Developing methodology for both polymer and small molecule synthesis is tremendously valuable to society, as these methodologies lead to improvements in lifestyle. This can be observed in the fields of olefin polymerizations leading to low-cost plastics, or small molecule methodology allowing the synthesis of novel pharmaceuticals and additives for polymer processing. These chemical transformations have played a large role in the advancement of society.
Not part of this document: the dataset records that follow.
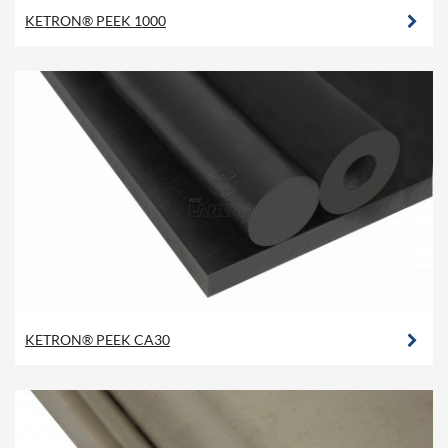
KETRON® PEEK 1000
KETRON® PEEK CA30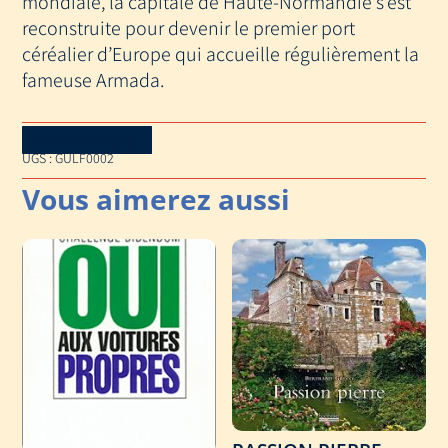
mondiale, la capitale de Haute-Normandie s’est
reconstruite pour devenir le premier port
céréalier d’Europe qui accueille régulièrement la
fameuse Armada.
Download Catalog
UGS :
GULF0002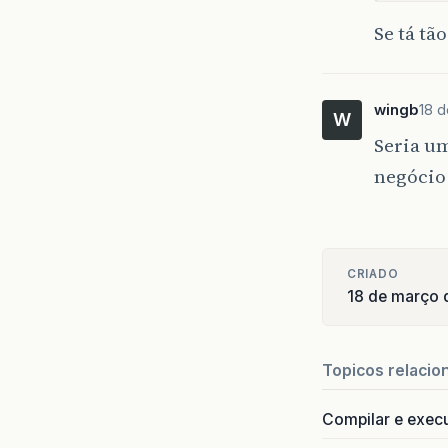
Se tá tã
wingb
18 d
W
Seria um
negócio
CRIADO
18 de março 
Topicos relacio
Compilar e exec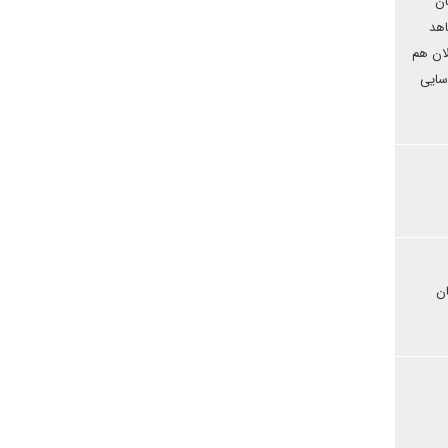
ان
اهد
را که همین الان هم
ناسایی
ان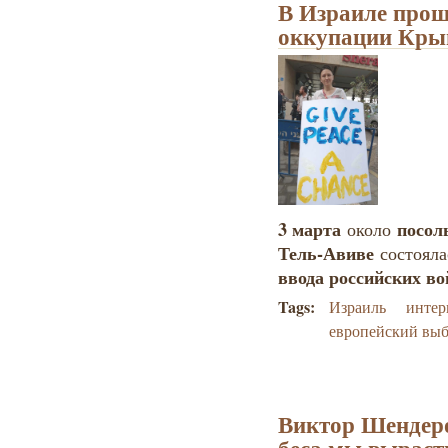
В Израиле прош
оккупации Кры
3 марта
посол
около
Тель-Авиве
состояла
ввода российских в
Tags:
Израиль
интер
европейский вы
Виктор Шендеро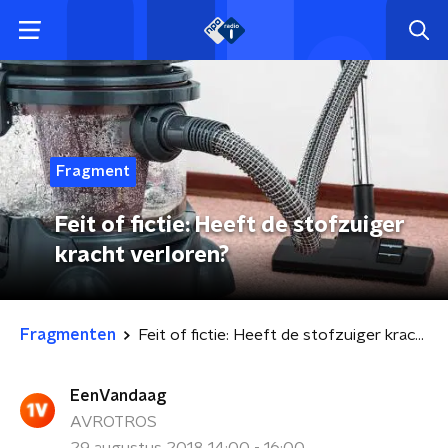
Fragment
Feit of fictie: Heeft de stofzuiger
kracht verloren?
Fragmenten
Feit of fictie: Heeft de stofzuiger kracht verloren?
EenVandaag
AVROTROS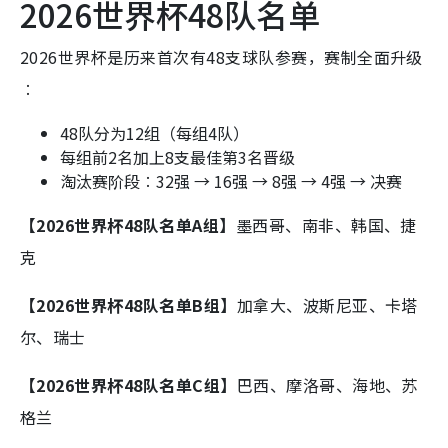
2026世界杯48队名单
2026世界杯是历来首次有48支球队参赛，赛制全面升级
︰
48队分为12组（每组4队）
每组前2名加上8支最佳第3名晋级
淘汰赛阶段︰32强 → 16强 → 8强 → 4强 → 决赛
【2026世界杯48队名单A组】
墨西哥、南非、韩国、捷
克
【2026世界杯48队名单B组】
加拿大、波斯尼亚、卡塔
尔、瑞士
【2026世界杯48队名单C组】
巴西、摩洛哥、海地、苏
格兰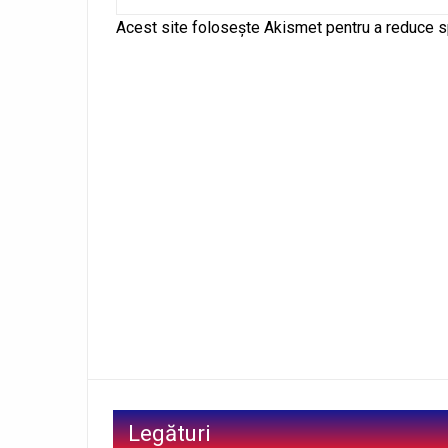
Alternative:
Acest site folosește Akismet pentru a reduce 
Legături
A methodology that has been of particular interest in recent years is the field of photoredox chemistry, unlocking a variety of new chemical transformations under mild conditions. However, there remains a large area to explore with respect to applying photoredox catalysis towards controlled chain-growth polymerizations. This dissertation's focus is largely upon photoredox-based polymerizations, particularly in the area of atom transfer radical polymerizations (ATRP). Using photoredox chemistry allows an unprecedented level of temporal control over polymerization, and unlocks the ability to use metal-free catalysts to conduct ATRP. Further, metal-free photocatalysts identified for polymerization were also found to be useful for the development of reductive dehalogenations. The oxygen tolerant nature of metal-free ATRP was also examined, and structure-property relationships were explored with respect to the metal-free photocatalyst. Finally, a deeper mechanistic understanding of the system was developed, and used to alter polymerization properties.